A Resolução elenca condições a serem observadas para os investimentos no exterior, como os ativos serem registrados em sistema de custódia, possuírem supervisão de órgão regulador e terem procedimentos para verificação de existência junto ao custodiante, que deve ser entidade autorizada e supervisionada pelo regulador local.

Investidores de varejo podem acessar FIDCs

A Resolução abre espaço para que o público em geral tenha acesso direto a investimentos nos fundos de investimentos em direitos creditórios, os FIDCs, hoje só permitidos para investidores qualificados.
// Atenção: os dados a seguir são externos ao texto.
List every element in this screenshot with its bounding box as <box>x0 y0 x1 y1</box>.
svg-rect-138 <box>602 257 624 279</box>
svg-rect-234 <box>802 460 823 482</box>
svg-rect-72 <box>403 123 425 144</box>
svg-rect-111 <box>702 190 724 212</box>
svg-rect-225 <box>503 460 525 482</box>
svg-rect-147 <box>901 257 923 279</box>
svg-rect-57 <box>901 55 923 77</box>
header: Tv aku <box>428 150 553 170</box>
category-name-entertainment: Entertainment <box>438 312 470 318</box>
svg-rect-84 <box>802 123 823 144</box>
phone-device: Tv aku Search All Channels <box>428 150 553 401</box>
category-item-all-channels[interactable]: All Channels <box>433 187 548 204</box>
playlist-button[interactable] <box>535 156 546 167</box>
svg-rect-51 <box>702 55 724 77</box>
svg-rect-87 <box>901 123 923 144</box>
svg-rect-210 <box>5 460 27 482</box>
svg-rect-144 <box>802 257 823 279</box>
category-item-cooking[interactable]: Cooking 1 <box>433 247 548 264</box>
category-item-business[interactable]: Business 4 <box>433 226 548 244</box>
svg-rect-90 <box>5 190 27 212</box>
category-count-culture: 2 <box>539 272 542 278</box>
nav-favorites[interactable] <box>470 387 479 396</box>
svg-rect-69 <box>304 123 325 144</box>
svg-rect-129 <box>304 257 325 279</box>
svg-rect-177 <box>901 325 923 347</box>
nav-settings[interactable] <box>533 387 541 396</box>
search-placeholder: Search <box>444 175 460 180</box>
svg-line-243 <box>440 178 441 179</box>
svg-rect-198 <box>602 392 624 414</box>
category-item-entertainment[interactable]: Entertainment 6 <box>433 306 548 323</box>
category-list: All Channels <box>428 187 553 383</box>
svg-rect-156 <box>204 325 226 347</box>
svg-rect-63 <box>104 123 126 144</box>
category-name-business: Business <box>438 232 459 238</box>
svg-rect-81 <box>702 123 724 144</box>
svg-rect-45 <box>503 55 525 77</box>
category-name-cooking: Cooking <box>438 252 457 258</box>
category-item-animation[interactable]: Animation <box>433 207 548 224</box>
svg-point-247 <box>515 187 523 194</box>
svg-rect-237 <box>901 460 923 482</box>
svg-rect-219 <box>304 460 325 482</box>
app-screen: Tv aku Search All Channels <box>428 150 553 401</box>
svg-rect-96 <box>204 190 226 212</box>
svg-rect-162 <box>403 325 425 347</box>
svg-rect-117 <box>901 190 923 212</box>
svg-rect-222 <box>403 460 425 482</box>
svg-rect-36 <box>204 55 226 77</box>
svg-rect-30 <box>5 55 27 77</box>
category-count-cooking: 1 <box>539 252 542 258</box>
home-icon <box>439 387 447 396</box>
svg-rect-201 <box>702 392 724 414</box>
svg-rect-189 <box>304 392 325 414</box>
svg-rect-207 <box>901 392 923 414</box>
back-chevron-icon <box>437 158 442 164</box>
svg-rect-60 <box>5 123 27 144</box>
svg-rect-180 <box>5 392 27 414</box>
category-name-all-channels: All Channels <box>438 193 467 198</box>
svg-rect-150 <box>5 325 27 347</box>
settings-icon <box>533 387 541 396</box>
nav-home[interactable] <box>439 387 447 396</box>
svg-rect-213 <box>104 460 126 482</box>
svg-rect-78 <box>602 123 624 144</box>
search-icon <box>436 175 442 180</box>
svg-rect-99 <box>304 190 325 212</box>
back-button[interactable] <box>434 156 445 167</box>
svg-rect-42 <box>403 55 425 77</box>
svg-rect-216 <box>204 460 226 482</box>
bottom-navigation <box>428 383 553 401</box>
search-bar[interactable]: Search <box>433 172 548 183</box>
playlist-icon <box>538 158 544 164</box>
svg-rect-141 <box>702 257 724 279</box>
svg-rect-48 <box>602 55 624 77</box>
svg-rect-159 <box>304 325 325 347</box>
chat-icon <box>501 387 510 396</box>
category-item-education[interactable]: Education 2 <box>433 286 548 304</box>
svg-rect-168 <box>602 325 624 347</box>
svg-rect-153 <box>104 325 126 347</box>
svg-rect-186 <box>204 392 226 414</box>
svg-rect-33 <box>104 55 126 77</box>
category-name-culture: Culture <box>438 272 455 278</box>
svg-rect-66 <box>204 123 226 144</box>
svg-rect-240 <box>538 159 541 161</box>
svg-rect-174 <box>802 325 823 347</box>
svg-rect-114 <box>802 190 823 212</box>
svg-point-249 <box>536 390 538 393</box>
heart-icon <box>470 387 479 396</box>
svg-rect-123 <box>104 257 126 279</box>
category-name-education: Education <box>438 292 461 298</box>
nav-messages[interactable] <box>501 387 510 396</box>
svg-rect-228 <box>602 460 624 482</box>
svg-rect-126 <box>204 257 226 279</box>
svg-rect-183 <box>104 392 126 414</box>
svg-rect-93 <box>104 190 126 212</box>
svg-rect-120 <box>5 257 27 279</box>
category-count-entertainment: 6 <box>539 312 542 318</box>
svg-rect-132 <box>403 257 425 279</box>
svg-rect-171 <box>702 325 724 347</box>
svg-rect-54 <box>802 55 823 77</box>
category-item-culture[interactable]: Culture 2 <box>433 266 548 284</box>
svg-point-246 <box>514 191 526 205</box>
Caso o FIDC seja destinado ao público em geral, deve cumprir várias exigências: o cotista não poderá adquirir cotas subordinadas, que são as cotas que absorvem, em um primeiro momento, os maiores impactos relacionados a eventuais perdas decorrentes da carteira desses fundos; o cotista deverá dar ciência formal, caso o fundo permita a aquisição de precatórios federais; o regulamento do fundo deve estipular um cronograma para amortizações e distribuições de rendimentos e, ainda assim, haverá a restrição da aquisição de determinados tipos de direitos creditórios.

Como podemos observar, a Resolução 175 é bem ampla, com a alteração e implementação de tópicos atuais, tendo sido preparada com a contribuição dos participantes do mercado de fundos de investimento e apresentando potencial de alavancar o crescimento da indústria. Os desafios e as alterações operacionais são grandes, os regulamentos dos fundos devem passar por uma extensa revisão, e os sistemas deverão ser preparados para o cenário de classes e subclasses.

Sem dúvida, as adaptações à Resolução exigirão muito de todos os envolvidos no processo, nesse estágio de implementação, notadamente administradores e gestores, mas a percepção é que esse esforço valerá a pena para a modernização do mercado. A Resolução 175 entra em vigor em 3 de abril de 2023 e estabelece diferentes prazos de implementação para os temas tratados por ela.